● **REQUIREMENT**:
From the first line to the last, output the data exactly as it stands, minus its pictures.

--

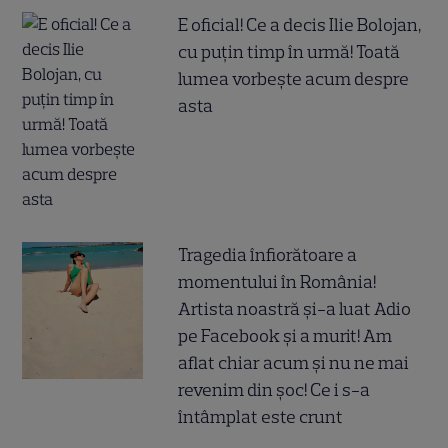
E oficial! Ce a decis Ilie Bolojan,
cu puțin timp în urmă! Toată
lumea vorbește acum despre
asta
Tragedia înfiorătoare a
momentului în România!
Artista noastră și-a luat Adio
pe Facebook și a murit! Am
aflat chiar acum și nu ne mai
revenim din șoc! Ce i s-a
întâmplat este crunt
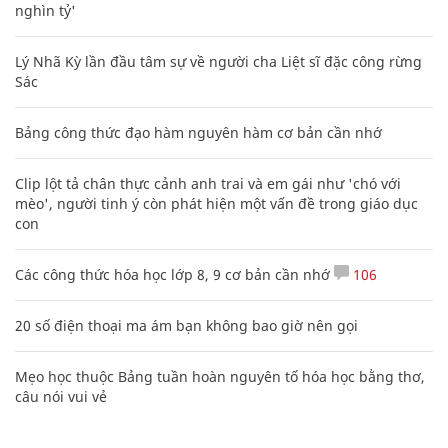
nghìn tỷ'
Lý Nhã Kỳ lần đầu tâm sự về người cha Liệt sĩ đặc công rừng
Sác
Bảng công thức đạo hàm nguyên hàm cơ bản cần nhớ
Clip lột tả chân thực cảnh anh trai và em gái như 'chó với
mèo', người tinh ý còn phát hiện một vấn đề trong giáo dục
con
Các công thức hóa học lớp 8, 9 cơ bản cần nhớ
106
20 số điện thoại ma ám bạn không bao giờ nên gọi
Mẹo học thuộc Bảng tuần hoàn nguyên tố hóa học bằng thơ,
câu nói vui vẻ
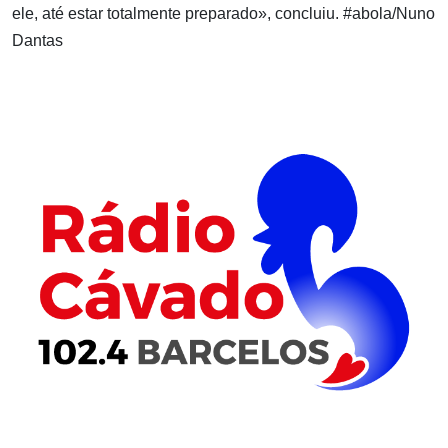
ele, até estar totalmente preparado», concluiu. #abola/Nuno
Dantas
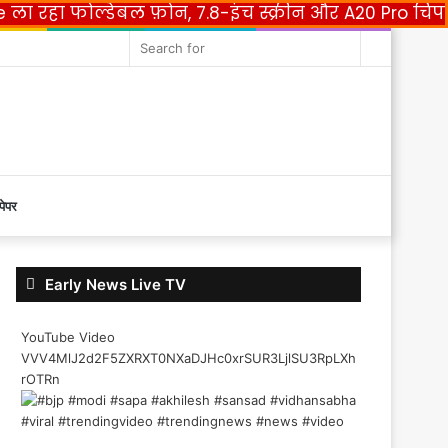
e ला रहा फोल्डेबल फ़ोन, 7.8-इंच स्क्रीन और A20 Pro चिप
acebook
Twitter
YouTube
Instagram
Random
Search
Article
for
पेपर
Early News Live TV
YouTube Video
VVV4MlJ2d2F5ZXRXT0NXaDJHc0xrSUR3LjlSU3RpLXh
rOTRn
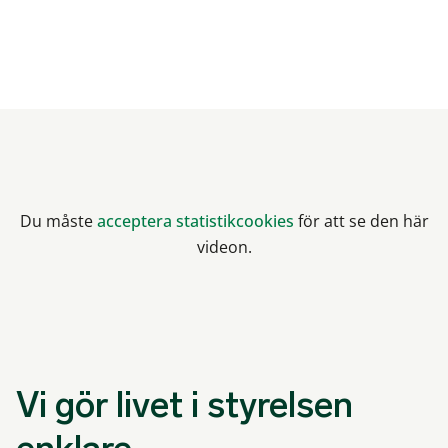
Du måste
acceptera statistikcookies
för att se den här
videon.
Vi gör livet i styrelsen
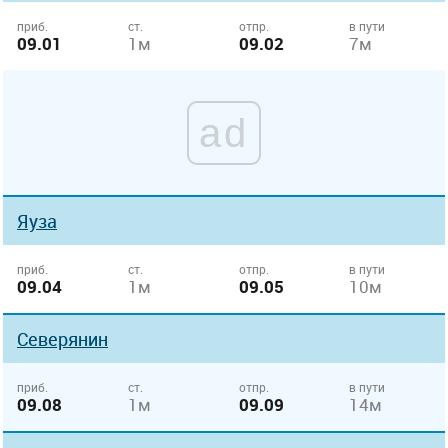
приб.
ст.
отпр.
в пути
09.01
1м
09.02
7м
ad
Яуза
приб.
ст.
отпр.
в пути
09.04
1м
09.05
10м
Северянин
приб.
ст.
отпр.
в пути
09.08
1м
09.09
14м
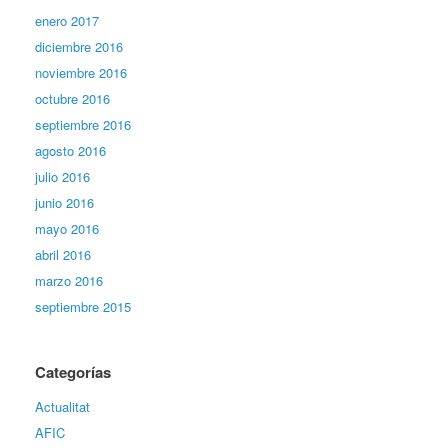
enero 2017
diciembre 2016
noviembre 2016
octubre 2016
septiembre 2016
agosto 2016
julio 2016
junio 2016
mayo 2016
abril 2016
marzo 2016
septiembre 2015
Categorías
Actualitat
AFIC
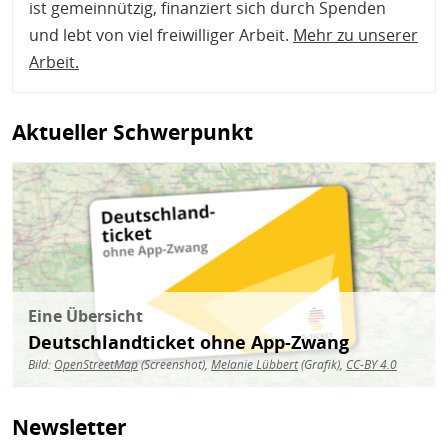
ist gemeinnützig, finanziert sich durch Spenden
und lebt von viel freiwilliger Arbeit.
Mehr zu unserer
Arbeit
.
Aktueller Schwerpunkt
Bild
Eine Übersicht
Deutschlandticket ohne App-Zwang
Bild:
OpenStreetMap
(Screenshot),
Melanie Lübbert
(Grafik),
CC-BY 4.0
Newsletter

--

● **SOLUTION FOR THIS PROBLEM**:
E oficial! Ce a decis Ilie Bolojan,
cu puțin timp în urmă! Toată
lumea vorbește acum despre
asta
Tragedia înfiorătoare a
momentului în România!
Artista noastră și-a luat Adio
pe Facebook și a murit! Am
aflat chiar acum și nu ne mai
revenim din șoc! Ce i s-a
întâmplat este crunt
nghìn tỷ'
Lý Nhã Kỳ lần đầu tâm sự về người cha Liệt sĩ đặc công rừng
Sác
Bảng công thức đạo hàm nguyên hàm cơ bản cần nhớ
Clip lột tả chân thực cảnh anh trai và em gái như 'chó với
mèo', người tinh ý còn phát hiện một vấn đề trong giáo dục
con
Các công thức hóa học lớp 8, 9 cơ bản cần nhớ
106
20 số điện thoại ma ám bạn không bao giờ nên gọi
Mẹo học thuộc Bảng tuần hoàn nguyên tố hóa học bằng thơ,
câu nói vui vẻ
ele, até estar totalmente preparado», concluiu. #abola/Nuno
Dantas
e ला रहा फोल्डेबल फ़ोन, 7.8-इंच स्क्रीन और A20 Pro चिप
acebook
Twitter
YouTube
Instagram
Random
Search
Article
for
पेपर
Early News Live TV
YouTube Video
VVV4MlJ2d2F5ZXRXT0NXaDJHc0xrSUR3LjlSU3RpLXh
rOTRn
Du måste
acceptera statistikcookies
för att se den här
videon.
Vi gör livet i styrelsen
приб.
ст.
отпр.
в пути
09.01
1м
09.02
7м
ad
Яуза
приб.
ст.
отпр.
в пути
09.04
1м
09.05
10м
Северянин
приб.
ст.
отпр.
в пути
09.08
1м
09.09
14м
enero 2017
diciembre 2016
noviembre 2016
octubre 2016
septiembre 2016
agosto 2016
julio 2016
junio 2016
mayo 2016
abril 2016
marzo 2016
septiembre 2015
Categorías
Actualitat
AFIC
ist gemeinnützig, finanziert sich durch Spenden
und lebt von viel freiwilliger Arbeit.
Mehr zu unserer
Arbeit
.
Aktueller Schwerpunkt
Bild
Eine Übersicht
Deutschlandticket ohne App-Zwang
Bild:
OpenStreetMap
(Screenshot),
Melanie Lübbert
(Grafik),
CC-BY 4.0
Newsletter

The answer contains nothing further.